第 9 节
作者:悟来悟去      更新:2021-02-27 00:37      字数:4835
  7点40分,电话终于响了。一时之间,她不知该压抑自己即将和心上人通话的兴奋,还是应该面对男人可能无法“到此一游”的沮丧?
  七上八下地拿起话筒,这才发现全世界并不只有他才有自己的电话号码。
  “哈罗,小蓓蕾!”柯瑞连亲切地问候。
  “哟,瑞连乖不乖啊?”她尽量装出一副心情好得不能再好的声调。
  “嗯,正在发脾气哪!”他半开玩笑地说。他原本约了个小妞,打算星期六一起去看戏,没想到千金小姐刚才挂了通电话给他,患了流行性感冒不能去,约会取消!
  “她怎么可以这么娇嫩呢?”蓓蕾取笑地说,心里知道瑞连是来邀她看戏的。可是她不想出去,她要在家等待心上人。说不定航德又会重施故技,再拿一瓶美酒歪在门口对她说:“要不要请我参观一下你的杰作?”
  “假如你星期六有空,想不想陪我一起去看戏?”他满怀希望地问。蓓蕾想,自己为了袒护航德,已经对老岳不忠,现在是不是还要对瑞连撒谎呢?
  “好啊,几点钟?”她问。
  “我就知道你不会让我失望的,”瑞连乐歪了,“先说好,一定要请你喝杯凉饮。”
  明晚7点1刻,瑞连会来接她去看戏。至于航德,什么时候才会来呢?
  航德没来,蓓蕾一夜都没睡好,但仍不死心,有一次他直到星期六凌晨4点才到呢!
  4点,4点半,既没开门声,也没有熟悉的积架房车的引擎声。总算熬到天亮,她下楼泡了一壶茶,呆滞地坐在客厅。万一他整个周末都不回来,她该怎么办?
  蓓蕾拿出吸尘器,楼上楼下各有两个房间,够她忙一会儿了。
  如此期待一个男人,真令人难耐。脑海中突然闪过一个可怕至极的念头,说不定这整个周末都看不到他?
  他当然可能留在伦敦,或者,再找几位明艳动人的时代女性欢度周末。哪还有她的份呢?蓓蕾妒火中烧。
  壶里的水开了,她赶忙过去关火,右手提起滚烫的水壶,心不在焉地用另一只手拿着汤匙往锅里搅拌,正好航德由窗前走过……她张口尖叫了声,本应是满心兴奋,没想到刚才一分心,竟将刚烧开的热水全倒在自己手上。

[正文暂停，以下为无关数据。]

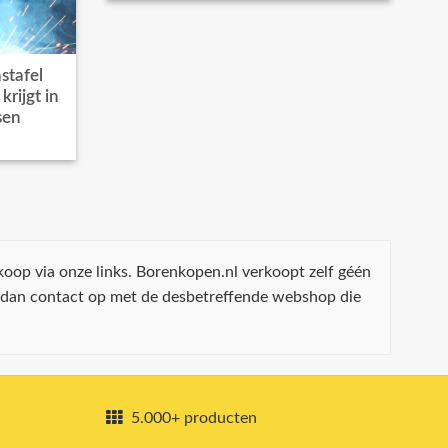
stafel
rijgt in
sen
koop via onze links. Borenkopen.nl verkoopt zelf géén
 dan contact op met de desbetreffende webshop die
5.000+ producten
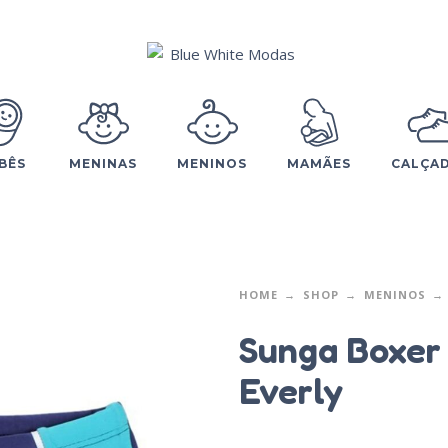
BÊS
MENINAS
MENINOS
MAMÃES
CALÇA
HOME
SHOP
MENINOS
Sunga Boxer
Everly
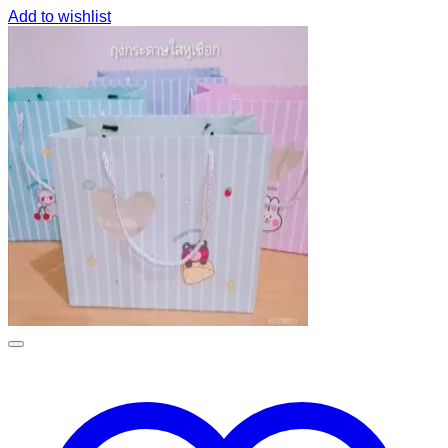
Add to wishlist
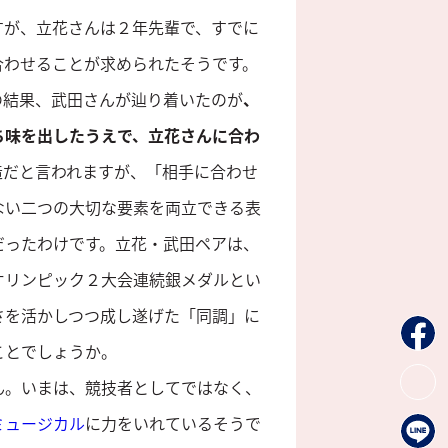
すが、立花さんは２年先輩で、すでに
合わせることが求められたそうです。
の結果、武田さんが辿り着いたのが
、
ち味を出したうえで、立花さんに合わ
造だと言われますが、「相手に合わせ
ない二つの大切な要素を両立できる表
だったわけです。立花・武田ペアは、
オリンピック２大会連続銀メダルとい
さを活かしつつ成し遂げた「同調」に
ことでしょうか。
ん。いまは、競技者としてではなく、
ミュージカル
に力をいれているそうで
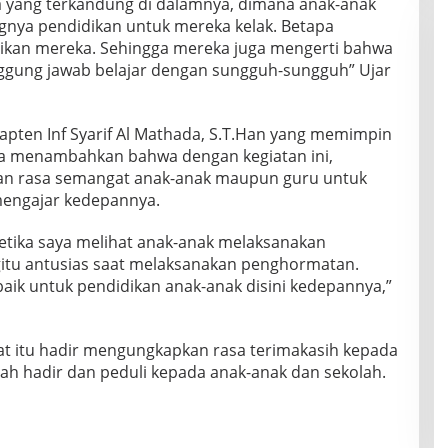
na yang terkandung di dalamnya, dimana anak-anak
gnya pendidikan untuk mereka kelak. Betapa
dikan mereka. Sehingga mereka juga mengerti bahwa
ggung jawab belajar dengan sungguh-sungguh” Ujar
apten Inf Syarif Al Mathada, S.T.Han yang memimpin
ga menambahkan bahwa dengan kegiatan ini,
an rasa semangat anak-anak maupun guru untuk
mengajar kedepannya.
tika saya melihat anak-anak melaksanakan
gitu antusias saat melaksanakan penghormatan.
aik untuk pendidikan anak-anak disini kedepannya,”
aat itu hadir mengungkapkan rasa terimakasih kepada
lah hadir dan peduli kepada anak-anak dan sekolah.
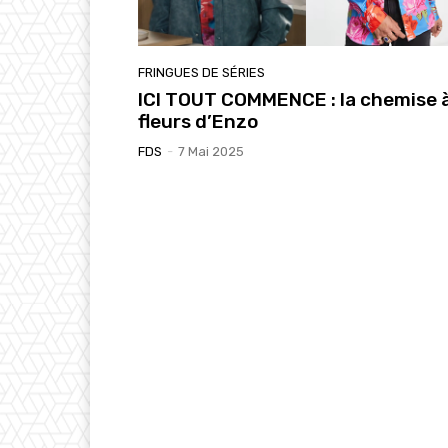
FRINGUES DE SÉRIES
ICI TOUT COMMENCE : la chemise 
fleurs d’Enzo
FDS
-
7 Mai 2025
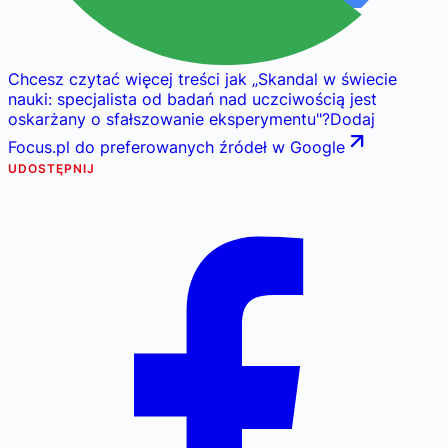
Chcesz czytać więcej treści jak
„
Skandal w świecie
nauki: specjalista od badań nad uczciwością jest
oskarżany o sfałszowanie eksperymentu
"
?
Dodaj
Focus.pl do preferowanych źródeł w Google
UDOSTĘPNIJ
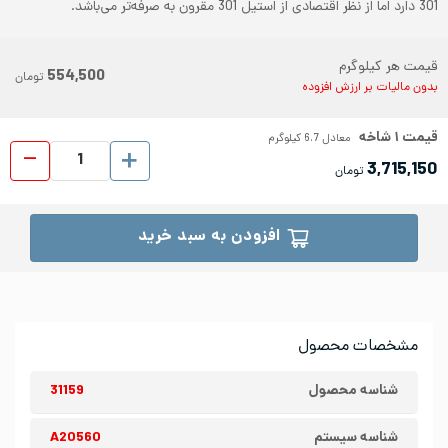
301 دارد اما از نظر اقتصادی از استیل 301 مقرون به صرفه‌تر می‌باشد.
قیمت هر کیلوگرم
554,500
تومان
بدون مالیات بر ارزش افزوده
قیمت
۱
شاخه
معادل
6.7
کیلوگرم
پروفیل ا
3,715,150
تومان
افزودن به سبد خرید
مشخصات محصول
شناسه محصول
31159
شناسه سیستم
A20560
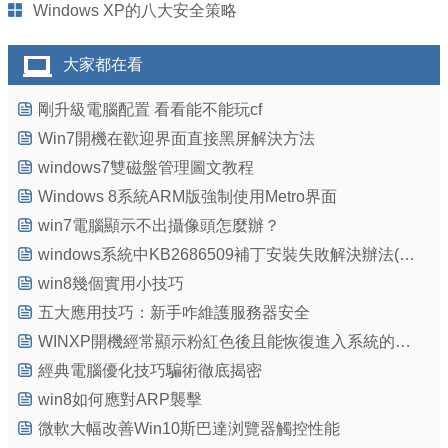
Windows XP的八大安全策略
大家都在看
剛升級電腦配置 看看能不能玩cf
Win7開機在歡迎界面直接黑屏解決方法
windows7雙磁盤管理圖文教程
Windows 8系統ARM版強制使用Metro界面
win7電腦顯示不出攝像頭怎麼辦？
windows系統中KB2686509補丁安裝失敗解決辦法(詳解)
win8幾個實用小技巧
五大應用技巧：新手咋維護服務器安全
WINXP開機經常顯示粉紅色後且能恢復進入系統的原因
經典電腦優化技巧騙術徹底揭密
win8如何應對ARP襲擊
微軟大幅改善Win10斯巴達浏覽器觸控性能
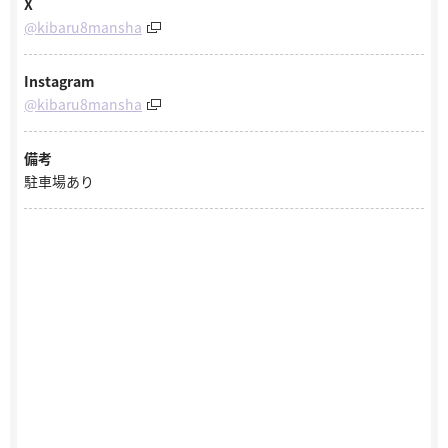
X
@kibaru8mansha
Instagram
@kibaru8mansha
備考
駐車場あり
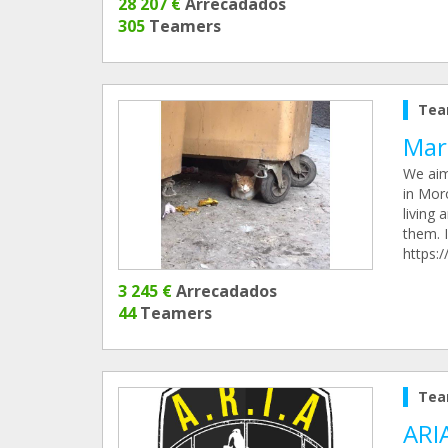
28 207 €
Arrecadados
305
Teamers
Tea
Mar
We aim 
in Mor
living
them. 
https:
3 245 €
Arrecadados
44
Teamers
Tea
ARI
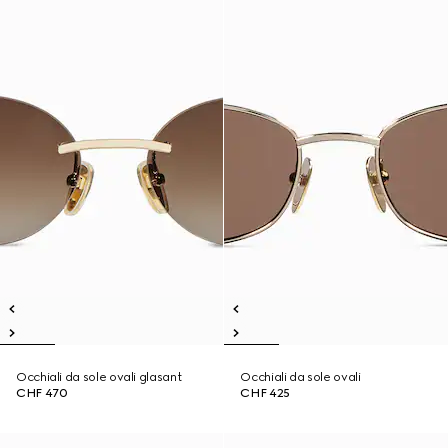
Occhiali da sole ovali glasant
Occhiali da sole ovali
CHF 470
CHF 425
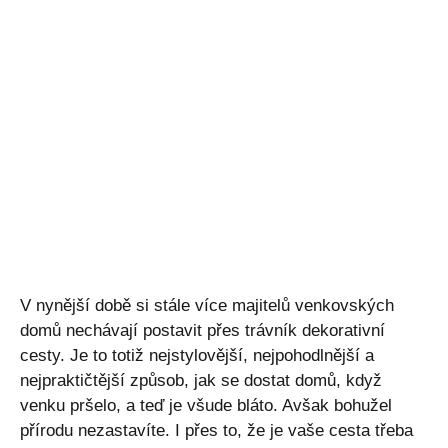
V nynější době si stále více majitelů venkovských
domů nechávají postavit přes trávník dekorativní
cesty. Je to totiž nejstylovější, nejpohodlnější a
nejpraktičtější způsob, jak se dostat domů, když
venku pršelo, a teď je všude bláto. Avšak bohužel
přírodu nezastavíte. I přes to, že je vaše cesta třeba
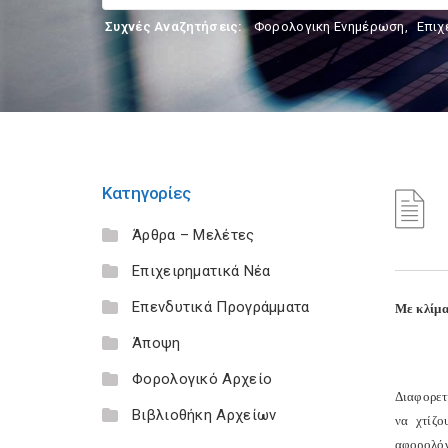
Συχνές Αναζητήσεις:
Φορολογικη Ενημέρωση
,
Επιχ
Κατηγορίες
Άρθρα – Μελέτες
Επιχειρηματικά Νέα
Επενδυτικά Προγράμματα
Με κλίμα
Άποψη
Φορολογικό Αρχείο
Διαφορετ
Βιβλιοθήκη Αρχείων
να χτίζο
αφορολόγ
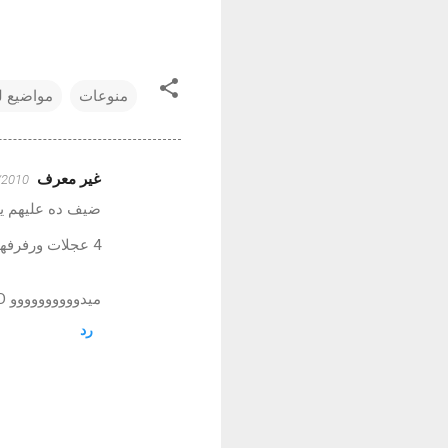
منوعات
مواضيع ل
غير معرف
1/04/2010 
ت
ضيف ده عليهم ي
ع
ل
4 عجلات ورفرفها بيجبوه مصاريفى ومصارفها
ي
ميدوووووووووو D:
ق
ا
رد
ت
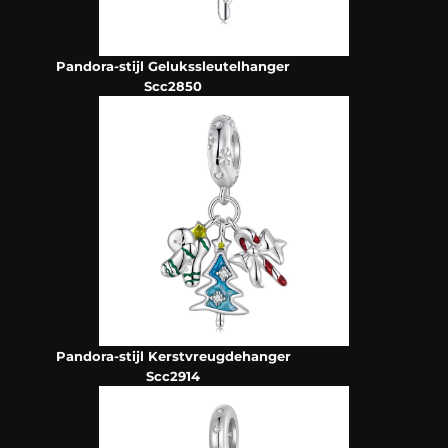
Pandora-stijl Gelukssleutelhanger
Scc2850
Pandora-stijl Kerstvreugdehanger
Scc2914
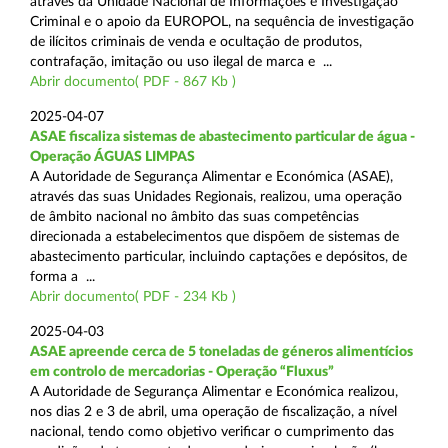
através da Unidade Nacional de Informações e Investigação
Criminal e o apoio da EUROPOL, na sequência de investigação
de ilícitos criminais de venda e ocultação de produtos,
contrafação, imitação ou uso ilegal de marca e ...
Abrir documento( PDF - 867 Kb )
2025-04-07
ASAE fiscaliza sistemas de abastecimento particular de água -
Operação ÁGUAS LIMPAS
A Autoridade de Segurança Alimentar e Económica (ASAE),
através das suas Unidades Regionais, realizou, uma operação
de âmbito nacional no âmbito das suas competências
direcionada a estabelecimentos que dispõem de sistemas de
abastecimento particular, incluindo captações e depósitos, de
forma a ...
Abrir documento( PDF - 234 Kb )
2025-04-03
ASAE apreende cerca de 5 toneladas de géneros alimentícios
em controlo de mercadorias - Operação “Fluxus”
A Autoridade de Segurança Alimentar e Económica realizou,
nos dias 2 e 3 de abril, uma operação de fiscalização, a nível
nacional, tendo como objetivo verificar o cumprimento das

  还弄不清怎么回事,航德已经冲进厨房。她怕得全身发抖,圆睁着一双大眼睛看看左手,再看看右手。
  他迅速打开水龙头,找只大碗接冷水,还用冰枕里住她烫红的手。等水放好了,又立即抓住她的手往冷水里泡。
  蓓蕾早就吓慌了,她深情地看着眼前期盼已久的航德,任由他安排。两人四目相对了半晌,他终于开口说:“早安,黎小姐。”
  “我……我没听见你回来,”她结巴地说。假如露出马脚,一让他知道自己等他等得快发疯,那还不如一头撞死算了。“我们中间那道墙……很薄……”她想解释什么,又突然因烫伤,手痛得说不下去。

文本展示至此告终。